Hace no demasiado tiempo para cursar un pago «On Line» ó, simplemente, pagar en un restaurante sólo necesitábamos tener la tarjeta en nuestra mano, introducir su numeración y – en muchos casos – rubricar con una simple firma. La creciente picaresca y el uso irregular de muchas pasarelas de pago, obligaron a las entidades bancarias a introducir sistemas de seguridad adicionales… que acreditaran que quien paga es el legítimo propietario. Pero ¿funcionan? la respuesta es…. «no siempre» Con lo cual no, no podemos fiarnos abiertamente.

Hemos realizado una prueba con los 3 principales sistemas de verificación adicional que nos ofrecen las entidades bancarias. Éstos han sido los resultados:

  • Verificación mediante Tarjeta de Coordenadas: Su funcionamiento es simple; cuando la utilizamos en una compra telemática (sobre todo mediante Internet) antes de proceder al correspondiente pago, nuestra entidad bancaria exige que consultemos un código en una tarjeta de coordenadas que previamente se nos ha suministrado. Sólo así – en teoría – podemos formalizar la compra. ….y decimos en teoría, por que hemos detectado numerosas pasarelas de pago que permiten eludir éste trámite y, mediante la introducción del código de seguridad que aparece el el reverso (llamado CVV ó CVC) nos permiten formalizar la transacción sin requerir de comprobaciones adicionales. Ésto implica que cualquiera que disponga de nuestra tarjeta «físicamente» puede utilizarla en un gran número de tiendas aún sin nuestro consentimiento. Afortunadamente entidades como el Banco de Sabadell, están sustituyendo tal protocolo por nuevos sistemas de firma electrónica.
  • Verificación mediante Código Telefónico: Cada vez que se requiere un pago realizado mediante nuestra tarjeta, recibimos cómodamente en nuestro móvil un código – por lo general – de 4 dígitos que, una vez introducido en la pasarela de pago, permite formalizar la compra. El problema es que tal código no siempre es enviado (mala señal, ya que podemos estar ante un pago no seguro, aunque a veces es simplemente un problema con nuestro proveedor de telefonía) y, en ocasiones, no siempre es requerido… por lo que – como ocurría en el punto anterior – terceras personas pueden realizar pagos sin nuestra aprobación expresa. El sistema es notablemente más cómodo que el mencionado anteriormente, pero – también hemos constatado – mucho menos eficaz, ya que no demasiadas pasarelas de pago nos permiten realizar todo éste proceso siguiendo el protocolo que marca nuestro Banco. ¡Precaución!.
  • Aprobación mediante firma convencional: El gran clásico de las «Tarjetas Oro», que nos confiere «comodidad y distinción» en un restaurante. Lamentablemente hemos comprobado que numerosos establecimientos, sobre todo para evitar problemas con el cliente, evitan pedir a éste un documento identificativo que concuerde con el de la tarjeta y, cuando lo ofrecemos, no siempre se comprueba que la persona que paga es la que figura en el documento entregado. Obviamente, éste sistema es el menos seguro, el más arcaico y el que mayores quebraderos de cabeza suele dar al consumidor.

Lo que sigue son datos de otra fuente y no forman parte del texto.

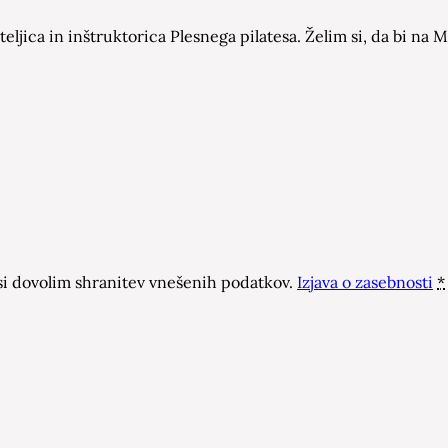
eljica in inštruktorica Plesnega pilatesa. Želim si, da bi n
 dovolim shranitev vnešenih podatkov.
Izjava o zasebnosti
*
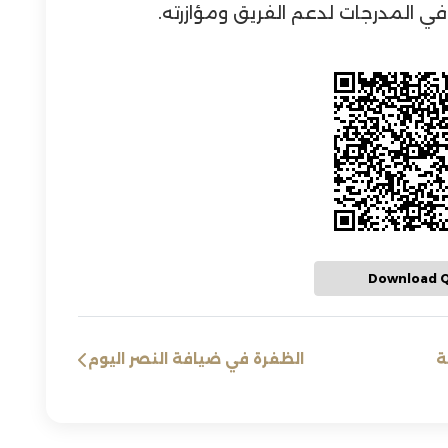
ي المدرجات لدعم الفريق ومؤازرته.
Download 
ة
الظفرة في ضيافة النصر اليوم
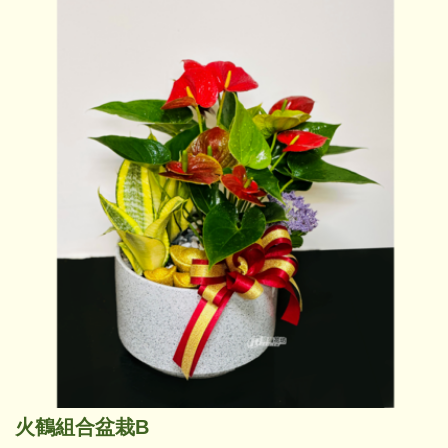
火鶴組合盆栽B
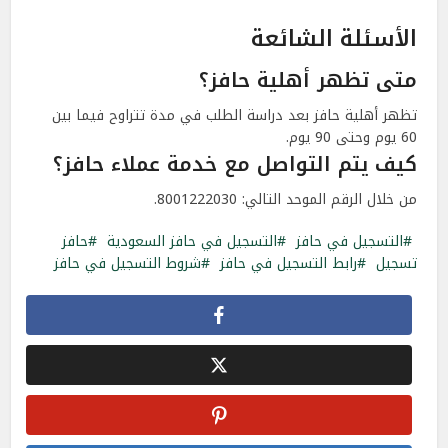
الأسئلة الشائعة
متى تظهر أهلية حافز؟
تظهر أهلية حافز بعد دراسة الطلب في مدة تتراوح فيما بين
60 يوم وحتى 90 يوم.
كيف يتم التواصل مع خدمة عملاء حافز؟
من خلال الرقم الموحد التالي: 8001222030.
التسجيل في حافز
التسجيل في حافز السعودية
حافز
تسجيل
رابط التسجيل في حافز
شروط التسجيل في حافز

Llegados a éste punto, resulta ineludible establecer una conclusión general: una vez más, la seguridad de nuestras tarjetas depende más del factor humano, que de los resortes tecnológicos que haya utilizado la entidad bancaria.

Por otra parte, recomendamos abiertamente, no formalizar la compra cuando la pasarela de pago que estemos utilizando no nos exija la tarjeta de coordenadas ó la preceptiva clave telefónica. En mucho casos, ésta falta de requerimiento es debida a la impericia del sistema informático de la tienda «on line» pero, en todo caso, lo mejor es no correr riesgos.

Y por último, pero no menos importante, cada vez que utilicemos nuestra tarjeta en una tienda presencial, en primer lugar JAMÁS debemos perderla de vista (debemos exigir al dependiente ó camarero que nos haga llegar el TPV ó que nos acompañe hasta él si éste no es inalámbrico) y, como es lógico, debemos comprobar que el importe a teclear en el TPV es el correcto antes de proceder a la correspondiente confirmación.

Sólo así podemos evitar sorpresas desagradables con nuestras tarjetas y hacer que éstas… sean mucho más seguras.